New company Aptadir to develop gene reactivating therapy for fragile X
RNA therapies show potential to turn on genes that are abnormally silenced
With $1.6 million in pre-seed funding, researchers have launched a new biotech company called Aptadir Therapeutics that will develop RNA-based therapies to reactivate specific genes that are silenced in cancer and genetic diseases such as fragile X syndrome.
The therapies will be based on a new class of RNA molecules, called DNA methyltransferase-interacting inhibitors or DiRs, that can switch back on specific genes.
“Today represents the launch of Aptadir Therapeutics and is an exciting day for the founders and team,” Giovanni Amabile, PhD, who’s been appointed Aptadir’s executive chairman and acting CEO, said in a company press release. “Aptadir’s business is based on real innovation — a landmark discovery of a new class of molecules which have the potential to be best-in-class therapeutics for intractable conditions.”
The company’s pre-seed funding came from EXTEND, an initiative of Italy’s CDP Venture Capital, Angelini Ventures, and Evotec that provides the initial capital needed for start-ups to move discoveries from the lab to the clinic.

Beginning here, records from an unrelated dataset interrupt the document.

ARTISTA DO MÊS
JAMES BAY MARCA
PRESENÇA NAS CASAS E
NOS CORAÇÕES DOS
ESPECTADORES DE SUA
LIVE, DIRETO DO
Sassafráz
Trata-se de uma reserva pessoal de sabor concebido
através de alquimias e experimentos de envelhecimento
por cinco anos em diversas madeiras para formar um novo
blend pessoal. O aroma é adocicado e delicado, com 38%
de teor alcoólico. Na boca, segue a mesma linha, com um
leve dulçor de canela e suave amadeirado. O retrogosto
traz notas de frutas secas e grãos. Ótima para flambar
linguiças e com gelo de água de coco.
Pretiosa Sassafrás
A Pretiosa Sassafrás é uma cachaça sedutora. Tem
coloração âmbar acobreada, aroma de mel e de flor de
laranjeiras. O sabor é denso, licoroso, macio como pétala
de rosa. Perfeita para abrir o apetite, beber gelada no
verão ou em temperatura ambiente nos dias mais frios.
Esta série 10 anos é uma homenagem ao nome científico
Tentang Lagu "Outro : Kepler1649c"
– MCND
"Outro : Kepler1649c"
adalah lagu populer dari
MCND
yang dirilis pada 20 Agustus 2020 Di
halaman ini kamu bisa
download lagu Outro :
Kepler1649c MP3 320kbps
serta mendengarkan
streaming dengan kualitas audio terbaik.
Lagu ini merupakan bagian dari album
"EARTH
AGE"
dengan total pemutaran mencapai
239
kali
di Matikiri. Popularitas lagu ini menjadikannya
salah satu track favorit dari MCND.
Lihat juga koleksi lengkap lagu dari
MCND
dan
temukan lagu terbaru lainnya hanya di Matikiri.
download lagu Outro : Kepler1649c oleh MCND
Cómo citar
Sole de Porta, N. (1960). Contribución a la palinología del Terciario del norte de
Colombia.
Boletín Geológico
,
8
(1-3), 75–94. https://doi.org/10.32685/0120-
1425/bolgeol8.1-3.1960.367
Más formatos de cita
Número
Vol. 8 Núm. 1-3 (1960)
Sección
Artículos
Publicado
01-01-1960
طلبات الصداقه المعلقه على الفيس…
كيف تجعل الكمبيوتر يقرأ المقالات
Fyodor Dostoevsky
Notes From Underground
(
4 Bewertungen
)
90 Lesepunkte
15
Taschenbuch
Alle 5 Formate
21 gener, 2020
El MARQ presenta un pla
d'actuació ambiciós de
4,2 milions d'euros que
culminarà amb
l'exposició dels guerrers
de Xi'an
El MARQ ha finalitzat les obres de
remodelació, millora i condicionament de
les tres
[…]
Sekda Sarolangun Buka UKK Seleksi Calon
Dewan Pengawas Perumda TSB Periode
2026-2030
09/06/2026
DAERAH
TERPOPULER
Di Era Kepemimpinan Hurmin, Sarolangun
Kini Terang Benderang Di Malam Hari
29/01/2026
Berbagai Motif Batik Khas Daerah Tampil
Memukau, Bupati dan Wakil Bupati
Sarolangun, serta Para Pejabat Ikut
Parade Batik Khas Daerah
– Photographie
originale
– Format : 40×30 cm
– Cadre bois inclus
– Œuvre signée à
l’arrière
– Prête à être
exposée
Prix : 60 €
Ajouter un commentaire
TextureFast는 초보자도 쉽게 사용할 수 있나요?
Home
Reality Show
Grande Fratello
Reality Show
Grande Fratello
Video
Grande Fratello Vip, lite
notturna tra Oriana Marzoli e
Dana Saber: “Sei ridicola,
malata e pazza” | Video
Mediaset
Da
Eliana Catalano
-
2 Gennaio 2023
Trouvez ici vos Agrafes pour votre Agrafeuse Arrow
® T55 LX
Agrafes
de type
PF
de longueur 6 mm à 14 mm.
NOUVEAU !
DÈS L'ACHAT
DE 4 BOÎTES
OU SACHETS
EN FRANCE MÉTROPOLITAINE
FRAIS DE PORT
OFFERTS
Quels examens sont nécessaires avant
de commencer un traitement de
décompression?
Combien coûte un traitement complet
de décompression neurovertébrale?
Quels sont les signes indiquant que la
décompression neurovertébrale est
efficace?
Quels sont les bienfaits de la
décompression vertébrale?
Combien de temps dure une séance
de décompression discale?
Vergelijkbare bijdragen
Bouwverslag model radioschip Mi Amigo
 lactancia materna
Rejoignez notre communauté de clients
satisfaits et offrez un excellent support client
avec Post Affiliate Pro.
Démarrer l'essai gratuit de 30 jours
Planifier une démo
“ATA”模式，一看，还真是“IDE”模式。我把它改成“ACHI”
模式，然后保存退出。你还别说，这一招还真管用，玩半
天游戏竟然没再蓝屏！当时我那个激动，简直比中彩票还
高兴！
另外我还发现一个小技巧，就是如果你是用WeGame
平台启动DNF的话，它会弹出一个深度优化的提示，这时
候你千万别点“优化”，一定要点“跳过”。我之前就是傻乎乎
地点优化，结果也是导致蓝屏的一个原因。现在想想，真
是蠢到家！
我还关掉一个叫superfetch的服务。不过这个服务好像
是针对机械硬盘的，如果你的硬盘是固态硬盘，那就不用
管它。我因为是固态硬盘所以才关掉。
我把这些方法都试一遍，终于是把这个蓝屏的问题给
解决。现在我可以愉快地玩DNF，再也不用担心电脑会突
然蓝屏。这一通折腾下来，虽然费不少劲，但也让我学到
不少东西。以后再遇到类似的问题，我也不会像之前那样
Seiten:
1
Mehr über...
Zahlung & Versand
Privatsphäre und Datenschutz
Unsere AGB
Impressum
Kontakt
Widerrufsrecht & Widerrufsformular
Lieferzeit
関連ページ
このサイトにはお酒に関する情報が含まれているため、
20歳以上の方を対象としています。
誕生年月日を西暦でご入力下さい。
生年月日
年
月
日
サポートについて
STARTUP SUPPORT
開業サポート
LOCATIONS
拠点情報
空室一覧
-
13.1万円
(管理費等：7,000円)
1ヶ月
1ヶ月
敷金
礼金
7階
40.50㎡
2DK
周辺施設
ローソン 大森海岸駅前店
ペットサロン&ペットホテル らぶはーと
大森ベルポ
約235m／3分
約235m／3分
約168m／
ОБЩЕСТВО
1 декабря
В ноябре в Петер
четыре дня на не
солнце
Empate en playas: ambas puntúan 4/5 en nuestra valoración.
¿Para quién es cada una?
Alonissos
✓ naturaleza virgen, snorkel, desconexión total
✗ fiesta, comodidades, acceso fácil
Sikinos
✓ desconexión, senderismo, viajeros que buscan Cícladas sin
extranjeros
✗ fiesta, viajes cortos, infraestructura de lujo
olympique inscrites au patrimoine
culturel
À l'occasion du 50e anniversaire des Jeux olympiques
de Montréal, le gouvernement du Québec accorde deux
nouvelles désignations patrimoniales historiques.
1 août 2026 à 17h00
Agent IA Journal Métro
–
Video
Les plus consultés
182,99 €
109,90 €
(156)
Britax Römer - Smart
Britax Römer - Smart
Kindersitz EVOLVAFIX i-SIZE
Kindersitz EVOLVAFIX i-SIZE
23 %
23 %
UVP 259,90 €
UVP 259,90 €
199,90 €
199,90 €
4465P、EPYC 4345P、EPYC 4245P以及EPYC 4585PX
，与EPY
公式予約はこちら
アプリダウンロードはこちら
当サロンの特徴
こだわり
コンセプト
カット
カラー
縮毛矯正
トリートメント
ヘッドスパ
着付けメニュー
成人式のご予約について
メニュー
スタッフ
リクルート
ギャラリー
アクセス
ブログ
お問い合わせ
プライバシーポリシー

Aptadir first biotech company born from EXTEND
“Aptadir is the first biotech company born from EXTEND,” which “aims to develop high quality science coming from top Italian universities and to help build new start-ups that can develop that science for the benefit of future patients,” said Claudia Pingue, senior partner and head of the technology transfer fund of CDP Venture Capital. “Aptadir represents one of the best examples of where science innovation can create a new potential therapeutic for underserved conditions in adults and children, such as MDS [myelodysplastic syndrome] and Fragile X Syndrome.”
Company founders include two leaders in the field of RNA biology, an expert in MDS and other types of blood cancer, and an expert in immunotherapies based on RNA or DNA molecules that also regulate gene activity.
Some diseases are due to epigenetic marks that change the way a gene is switched on and off without changing its DNA sequence. A common epigenetic marking is DNA methylation, which adds chemical tags called methyl groups to DNA, silencing the gene such that no protein is produced from it. The DNA methyltransferase family of enzymes are responsible for adding these methyl groups to genes.
Fragile X is caused by a mutation in the FMR1 gene, where a section of the DNA abnormally repeats a sequence of three building blocks (CGG) more than 200 times. This makes FMR1 a target of excessive DNA methylation, which switches off the gene’s activity.
The FMR1 gene provides instructions for producing a protein needed for nerve cells to communicate with each other. DNA methylation causes little or no protein to be produced. As a result, patients develop a range of symptoms, including moderate to severe intellectual disability.
By blocking DNA methylation, DiRs can turn a gene back on
DiRs are RNA molecules that interact with and trap DNA methyltransferases. By blocking DNA methylation, DiRs can turn a gene back on, restoring its activity. Aptadir’s platform can develop DiRs tailored to target specific genes, showing potential to reactivate genes that are abnormally silenced in certain diseases, with the goal of slowing disease progression.
“From data already generated, DiRs are highly selective, stable and non-toxic, and have the potential to be used across multiple indications,” Amabile said. “This is a really exciting new field and we are looking forward to pushing our first candidate forward into the clinic.”
The initial funding will be focused on the optimization of its lead candidate, Aptadir Ce-49, for MDS, a blood cancer associated with aberrant DNA methylation. If preclinical development goes well, the plan is to advance the treatment into clinical testing by the end of 2025.
“We’ll be watching [Aptadir’s] progress with great interest,” Pingue said.